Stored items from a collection

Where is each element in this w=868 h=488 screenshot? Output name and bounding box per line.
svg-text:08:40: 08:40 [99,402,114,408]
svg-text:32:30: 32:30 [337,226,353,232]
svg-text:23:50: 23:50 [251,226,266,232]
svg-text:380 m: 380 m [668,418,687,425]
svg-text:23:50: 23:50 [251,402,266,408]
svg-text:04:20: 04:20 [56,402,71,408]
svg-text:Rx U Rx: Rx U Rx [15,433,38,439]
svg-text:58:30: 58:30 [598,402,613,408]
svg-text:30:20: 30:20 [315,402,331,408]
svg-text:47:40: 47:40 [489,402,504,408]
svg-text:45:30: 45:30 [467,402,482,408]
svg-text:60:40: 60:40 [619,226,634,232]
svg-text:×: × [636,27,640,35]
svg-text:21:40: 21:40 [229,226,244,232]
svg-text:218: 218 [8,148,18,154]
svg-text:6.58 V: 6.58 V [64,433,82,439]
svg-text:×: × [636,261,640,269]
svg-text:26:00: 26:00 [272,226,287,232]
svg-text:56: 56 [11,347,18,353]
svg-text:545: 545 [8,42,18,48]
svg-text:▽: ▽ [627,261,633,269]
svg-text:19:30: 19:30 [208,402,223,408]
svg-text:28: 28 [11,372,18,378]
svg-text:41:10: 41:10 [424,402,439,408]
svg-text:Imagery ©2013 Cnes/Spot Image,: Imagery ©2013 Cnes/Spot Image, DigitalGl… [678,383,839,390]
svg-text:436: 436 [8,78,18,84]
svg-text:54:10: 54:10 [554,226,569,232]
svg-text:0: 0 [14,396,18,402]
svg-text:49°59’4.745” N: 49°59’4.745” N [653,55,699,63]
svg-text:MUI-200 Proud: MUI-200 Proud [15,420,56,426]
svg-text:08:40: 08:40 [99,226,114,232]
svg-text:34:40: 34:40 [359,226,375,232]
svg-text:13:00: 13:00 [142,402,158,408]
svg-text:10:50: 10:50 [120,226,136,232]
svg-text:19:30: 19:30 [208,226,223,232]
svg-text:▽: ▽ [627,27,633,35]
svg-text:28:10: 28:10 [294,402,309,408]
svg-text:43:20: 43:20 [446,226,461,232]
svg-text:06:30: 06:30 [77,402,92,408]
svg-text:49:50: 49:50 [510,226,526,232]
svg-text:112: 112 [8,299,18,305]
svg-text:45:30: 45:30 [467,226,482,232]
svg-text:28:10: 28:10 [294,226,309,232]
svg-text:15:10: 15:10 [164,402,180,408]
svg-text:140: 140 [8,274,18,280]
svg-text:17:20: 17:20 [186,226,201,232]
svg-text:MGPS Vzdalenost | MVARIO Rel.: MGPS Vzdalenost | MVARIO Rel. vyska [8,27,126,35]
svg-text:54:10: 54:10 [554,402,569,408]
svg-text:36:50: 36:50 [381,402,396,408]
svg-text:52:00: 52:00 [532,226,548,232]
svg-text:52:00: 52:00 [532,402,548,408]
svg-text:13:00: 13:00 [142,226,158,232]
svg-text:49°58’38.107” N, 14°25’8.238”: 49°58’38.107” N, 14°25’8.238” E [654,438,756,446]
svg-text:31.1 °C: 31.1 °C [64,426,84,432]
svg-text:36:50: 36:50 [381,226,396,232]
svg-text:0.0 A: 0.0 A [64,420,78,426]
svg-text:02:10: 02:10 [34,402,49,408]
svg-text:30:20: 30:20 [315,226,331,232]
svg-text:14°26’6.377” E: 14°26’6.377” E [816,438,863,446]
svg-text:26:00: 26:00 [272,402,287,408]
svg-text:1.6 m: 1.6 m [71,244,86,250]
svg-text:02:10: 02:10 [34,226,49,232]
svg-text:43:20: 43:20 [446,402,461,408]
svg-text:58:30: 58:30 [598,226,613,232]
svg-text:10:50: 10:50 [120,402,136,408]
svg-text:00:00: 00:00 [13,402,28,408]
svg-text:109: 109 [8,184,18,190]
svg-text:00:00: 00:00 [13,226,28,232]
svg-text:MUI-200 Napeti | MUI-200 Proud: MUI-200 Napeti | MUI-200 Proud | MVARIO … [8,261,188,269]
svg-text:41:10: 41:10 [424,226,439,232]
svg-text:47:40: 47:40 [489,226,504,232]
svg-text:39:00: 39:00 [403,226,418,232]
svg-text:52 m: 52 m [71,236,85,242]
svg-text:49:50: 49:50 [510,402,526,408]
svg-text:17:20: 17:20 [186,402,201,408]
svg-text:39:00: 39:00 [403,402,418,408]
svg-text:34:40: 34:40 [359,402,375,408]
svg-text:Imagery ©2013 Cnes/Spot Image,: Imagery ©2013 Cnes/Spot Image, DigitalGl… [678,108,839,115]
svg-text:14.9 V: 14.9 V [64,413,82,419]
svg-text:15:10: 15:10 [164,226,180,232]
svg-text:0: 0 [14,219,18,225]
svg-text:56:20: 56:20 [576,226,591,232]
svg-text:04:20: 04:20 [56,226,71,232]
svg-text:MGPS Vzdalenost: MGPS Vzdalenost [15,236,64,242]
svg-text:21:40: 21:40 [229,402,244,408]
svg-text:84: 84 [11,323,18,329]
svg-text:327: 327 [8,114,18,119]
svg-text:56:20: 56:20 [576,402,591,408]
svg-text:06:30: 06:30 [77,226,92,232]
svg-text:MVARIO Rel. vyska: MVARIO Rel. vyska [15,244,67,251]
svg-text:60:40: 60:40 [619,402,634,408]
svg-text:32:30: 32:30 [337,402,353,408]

- **Instructions to follow**
Show all lines from the data above in which the word "Spot" appears.

- **Answer to the exercise**
svg-text:Imagery ©2013 Cnes/Spot Image,: Imagery ©2013 Cnes/Spot Image, DigitalGl… [678,383,839,390]
svg-text:Imagery ©2013 Cnes/Spot Image,: Imagery ©2013 Cnes/Spot Image, DigitalGl… [678,108,839,115]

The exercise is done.